Her şey bittikten sonra, şu anda aradan 15 yıl geçti, olaya karışan asker, polis, savcı, hakim, gardiyan, iş makinası operatörleri hakkında açılmış herhangi bir dava yoktur. Hatta gardiyanlar mahkemelerde birbirlerini suçlamış olmalarına rağmen, devlet ve onun hukukunu temsil eden adliye dikkatini olaylara karışan işkence ve tecavüz yapan yetkililere yoğunlaştırmak yerine, Veli SAçılık’ın bir vesile aldığı tazminatı geri almak ve cezaevinde çıkan olaylarda ortaya çıkan yaklaşık Üç Yüz Bin TL civarındaki zararı gene mahkumlara ödetmeye yoğunlaştırmış görünmektedir.

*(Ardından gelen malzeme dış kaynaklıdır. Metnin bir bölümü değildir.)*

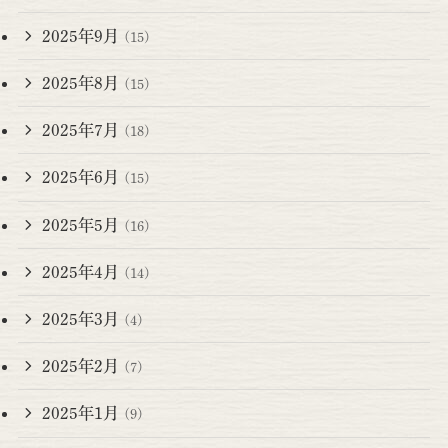
2025年9月
(15)
2025年8月
(15)
2025年7月
(18)
2025年6月
(15)
2025年5月
(16)
2025年4月
(14)
2025年3月
(4)
2025年2月
(7)
2025年1月
(9)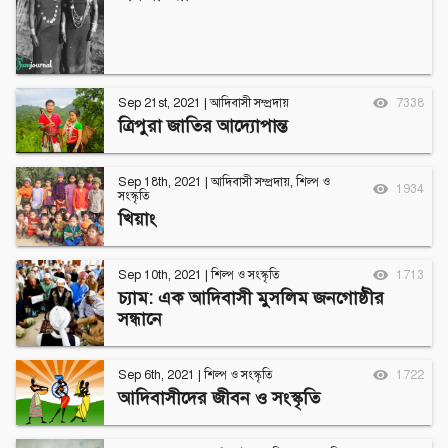
Sep 21st, 2021
|
আদিবাসী সম্প্রদায়
7338
ত্রিপুরা জাতির আদ্যোপান্ত
Sep 18th, 2021
|
আদিবাসী সম্প্রদায়
,
শিল্প ও
1934
সংস্কৃতি
খিয়াং
Sep 10th, 2021
|
শিল্প ও সংস্কৃতি
1713
চ্যাম: এক আদিবাসী মুসলিম জনগোষ্ঠীর
সন্ধানে
Sep 6th, 2021
|
শিল্প ও সংস্কৃতি
1722
আদিবাসীদের জীবন ও সংস্কৃতি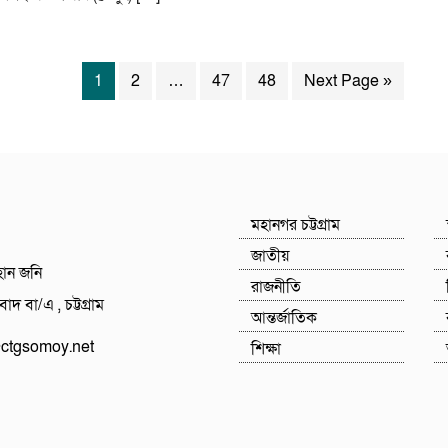
1
2
…
47
48
Next Page »
মহানগর চট্টগ্রাম
জাতীয়
হান জনি
রাজনীতি
াদ বা/এ , চট্টগ্রাম
আন্তর্জাতিক
tgsomoy.net
শিক্ষা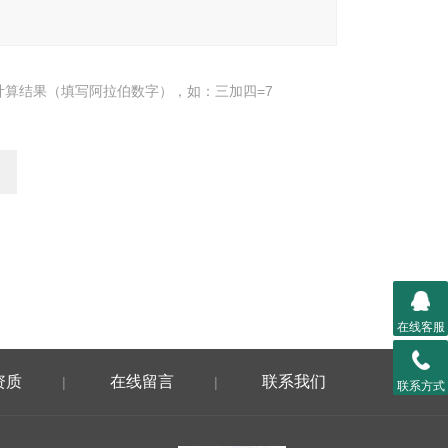
计算结果（填写阿拉伯数字），如：三加四=7
在线客服
资质
在线留言
联系我们
|
|
联系方式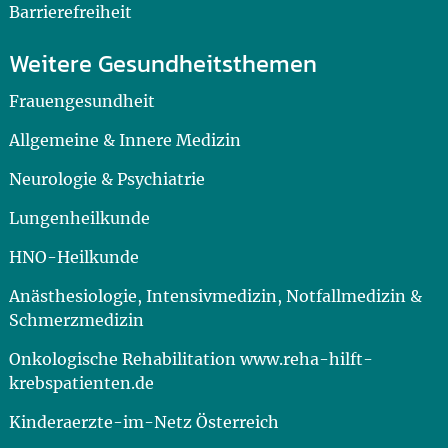
Barrierefreiheit
Weitere Gesundheitsthemen
Frauengesundheit
Allgemeine & Innere Medizin
Neurologie & Psychiatrie
Lungenheilkunde
HNO-Heilkunde
Anästhesiologie, Intensivmedizin, Notfallmedizin &
Schmerzmedizin
Onkologische Rehabilitation www.reha-hilft-
krebspatienten.de
Kinderaerzte-im-Netz Österreich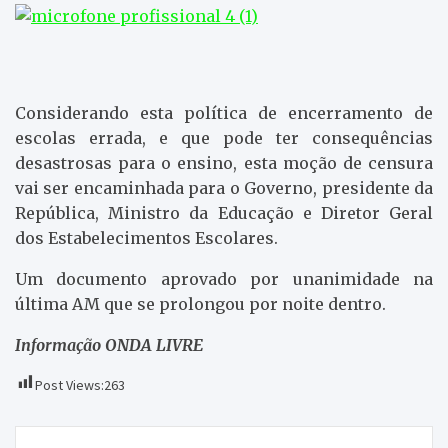
Considerando esta política de encerramento de
escolas errada, e que pode ter consequências
desastrosas para o ensino, esta moção de censura
vai ser encaminhada para o Governo, presidente da
República, Ministro da Educação e Diretor Geral
dos Estabelecimentos Escolares.
Um documento aprovado por unanimidade na
última AM que se prolongou por noite dentro.
Informação ONDA LIVRE
Post Views:
263
Navegação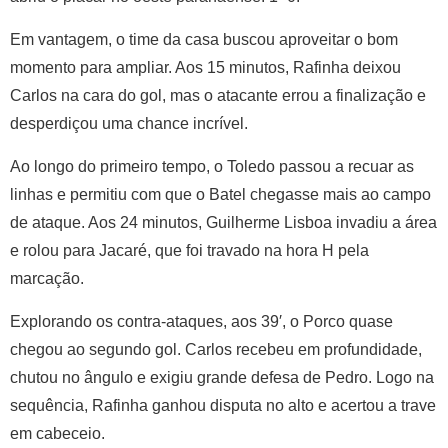
Em vantagem, o time da casa buscou aproveitar o bom
momento para ampliar. Aos 15 minutos, Rafinha deixou
Carlos na cara do gol, mas o atacante errou a finalização e
desperdiçou uma chance incrível.
Ao longo do primeiro tempo, o Toledo passou a recuar as
linhas e permitiu com que o Batel chegasse mais ao campo
de ataque. Aos 24 minutos, Guilherme Lisboa invadiu a área
e rolou para Jacaré, que foi travado na hora H pela
marcação.
Explorando os contra-ataques, aos 39′, o Porco quase
chegou ao segundo gol. Carlos recebeu em profundidade,
chutou no ângulo e exigiu grande defesa de Pedro. Logo na
sequência, Rafinha ganhou disputa no alto e acertou a trave
em cabeceio.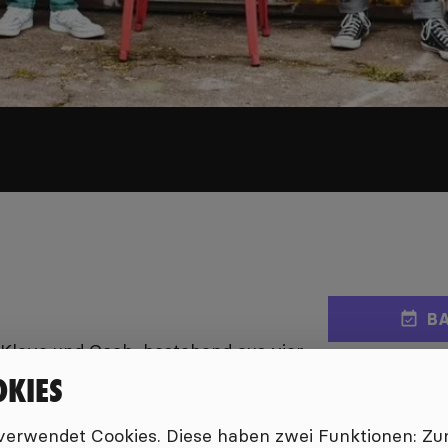
BA
s Kleve und Goch, bestehend aus vier
ammengefunden haben, um ihr
FRE
OKIES
tten zu begeistern. Die Band
Felix Roeloffs an der Gitarre, Luca
erwendet Cookies. Diese haben zwei Funktionen: Zum
en, der unter dem Künstlernamen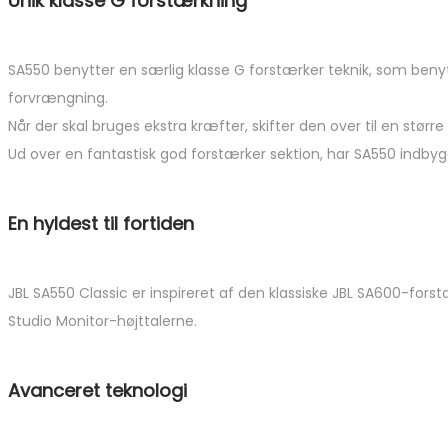
Unik klasse G forstærkning
SA550 benytter en særlig klasse G forstærker teknik, som benytte
forvrængning.
Når der skal bruges ekstra kræfter, skifter den over til en størr
Ud over en fantastisk god forstærker sektion, har SA550 indbygg
En hyldest til fortiden
JBL SA550 Classic er inspireret af den klassiske JBL SA600-fors
Studio Monitor-højttalerne.
Avanceret teknologi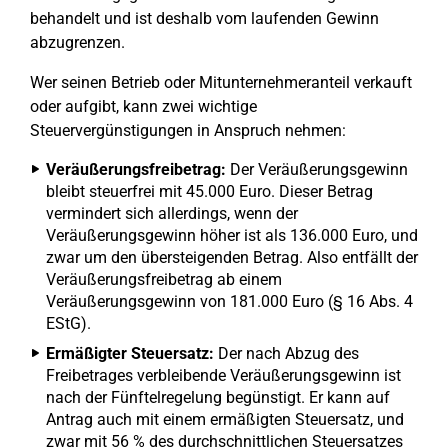
behandelt und ist deshalb vom laufenden Gewinn
abzugrenzen.
Wer seinen Betrieb oder Mitunternehmeranteil verkauft
oder aufgibt, kann zwei wichtige
Steuervergünstigungen in Anspruch nehmen:
Veräußerungsfreibetrag:
Der Veräußerungsgewinn
bleibt steuerfrei mit 45.000 Euro. Dieser Betrag
vermindert sich allerdings, wenn der
Veräußerungsgewinn höher ist als 136.000 Euro, und
zwar um den übersteigenden Betrag. Also entfällt der
Veräußerungsfreibetrag ab einem
Veräußerungsgewinn von 181.000 Euro (§ 16 Abs. 4
EStG).
Ermäßigter Steuersatz:
Der nach Abzug des
Freibetrages verbleibende Veräußerungsgewinn ist
nach der Fünftelregelung begünstigt. Er kann auf
Antrag auch mit einem ermäßigten Steuersatz, und
zwar mit 56 % des durchschnittlichen Steuersatzes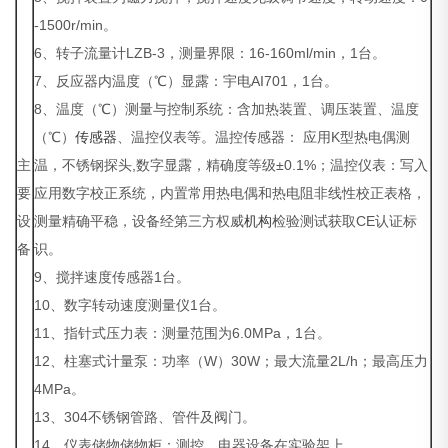
-1500r/min。
6、转子流量计LZB-3，测量界限：16-160ml/min，1台。
7、反应器内温度（℃）显露：宇电AI701，1台。
8、温度（℃）测量与控制系统：含加热装置、调压装置、温度
（℃）
传感器
、温控仪表等。温控传感器： 应用K型热电偶测
主
温，不锈钢探头,数字显露，精确度等级±0.1%；温控仪表：写入
要
应用数字校正系统，内置常用热电偶和热电阻非线性校正表格，
设
测量精确平稳，设备经第三方权威
机构
检验测试获取CE认证标
备
识。
9、搅拌速度传感器1台。
10、数字转动速度测量仪1台。
11、指针式压力表：测量范围为6.0MPa，1台。
12、柱塞式计量泵：功率（W）30W；最大流量2L/h；最高压力
4MPa。
13、304不锈钢管路、管件及阀门。
14、仪表储物储物柜：测控、电器设备在实验架上。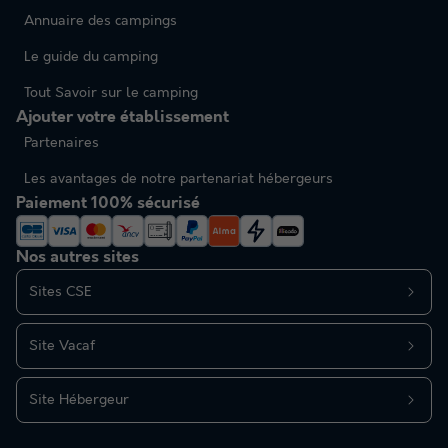
Annuaire des campings
Le guide du camping
Tout Savoir sur le camping
Ajouter votre établissement
Partenaires
Les avantages de notre partenariat hébergeurs
Paiement 100% sécurisé
Nos autres sites
Sites CSE
Site Vacaf
Site Hébergeur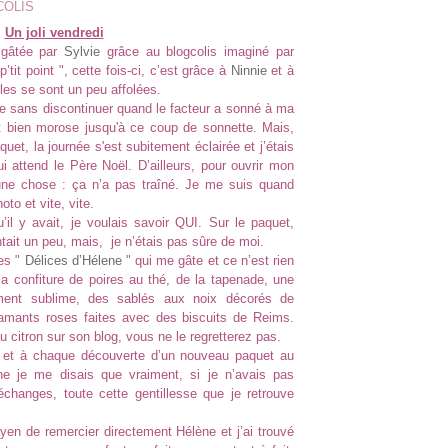
COLIS
Un joli vendredi
é gâtée par
Sylvie
grâce au blogcolis imaginé par
tit point ", cette fois-ci, c’est grâce à
Ninnie
et à
les se sont un peu affolées.
 même sans discontinuer quand le facteur a sonné à ma
t bien morose jusqu'à ce coup de sonnette. Mais,
uet, la journée s'est subitement éclairée et j’étais
 attend le Père Noël. D’ailleurs, pour ouvrir mon
’une chose : ça n’a pas traîné. Je me suis quand
o et vite, vite.
l y avait, je voulais savoir QUI. Sur le paquet,
ntait un peu, mais, je n’étais pas sûre de moi.
des "
Délices d’Hélene
" qui me gâte et ce n’est rien
e la confiture de poires au thé, de la tapenade, une
ument sublime, des sablés aux noix décorés de
lamants roses faites avec des biscuits de Reims.
 citron sur son blog, vous ne le regretterez pas.
 et à chaque découverte d’un nouveau paquet au
ne je me disais que vraiment, si je n’avais pas
échanges, toute cette gentillesse que je retrouve
oyen de remercier directement Hélène et j’ai trouvé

Dosyalara konulan deliller, suç duyuruları, AİHM’in içtihatları, kamuoyunun baskısı devleti keyfiyetinden ve tasarrufundan caydıramamış; 5 Temmuz 2000 tarihinde başlayan cezaevi operasyonu, bir türlü verilemeyen “soruşturma izinleri” ve her daim verilen “takipsizlik”, “görevsizlik” kararlarıyla 15. Yılını doldurmuştur.
-6- Ça(ğla)yan Hukuku
Toparlarsak, Veli’nin kendi deneyiminden yola çıkarak yazmış olduğu Kelepçe devrimcilerin cezaevleri direnişinin ve bu direnişlere devlete bakışının bir prototipidir. Basılan adliyelerde, öldürülen adli efradın ölümüne gamlanan solcuların, adliyeden medet uman “ama savcı dosyayı çözecekmiş” diye hayıflanan liberallerin, ve uzun soluklu koşmak isteyen devrimcilerin bu kitabı okuması gerekiyor.
Her durumda “biz de sizi seviyoruz” her durumda “bir iki üç daha fazla Çağlayan” diyoruz.